Task to carry out - Retype exactly the lines from the one that contains "verecekmiş hissine kapılarak" through the final line of the material below, and add nothing else.

Supplied material -
== == ==

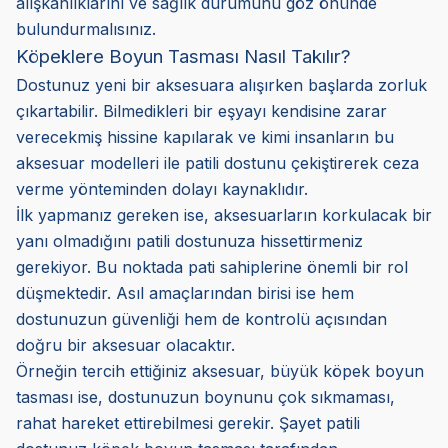
alışkanlıklarını ve sağlık durumunu göz önünde
bulundurmalısınız.
Köpeklere Boyun Tasması Nasıl Takılır?
Dostunuz yeni bir aksesuara alışırken başlarda zorluk
çıkartabilir. Bilmedikleri bir eşyayı kendisine zarar
verecekmiş hissine kapılarak ve kimi insanların bu
aksesuar modelleri ile patili dostunu çekiştirerek ceza
verme yönteminden dolayı kaynaklıdır.
İlk yapmanız gereken ise, aksesuarların korkulacak bir
yanı olmadığını patili dostunuza hissettirmeniz
gerekiyor. Bu noktada pati sahiplerine önemli bir rol
düşmektedir. Asıl amaçlarından birisi ise hem
dostunuzun güvenliği hem de kontrolü açısından
doğru bir aksesuar olacaktır.
Örneğin tercih ettiğiniz aksesuar, büyük köpek boyun
tasması ise, dostunuzun boynunu çok sıkmaması,
rahat hareket ettirebilmesi gerekir. Şayet patili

== == ==

Response to this exercise -
verecekmiş hissine kapılarak ve kimi insanların bu
aksesuar modelleri ile patili dostunu çekiştirerek ceza
verme yönteminden dolayı kaynaklıdır.
İlk yapmanız gereken ise, aksesuarların korkulacak bir
yanı olmadığını patili dostunuza hissettirmeniz
gerekiyor. Bu noktada pati sahiplerine önemli bir rol
düşmektedir. Asıl amaçlarından birisi ise hem
dostunuzun güvenliği hem de kontrolü açısından
doğru bir aksesuar olacaktır.
Örneğin tercih ettiğiniz aksesuar, büyük köpek boyun
tasması ise, dostunuzun boynunu çok sıkmaması,
rahat hareket ettirebilmesi gerekir. Şayet patili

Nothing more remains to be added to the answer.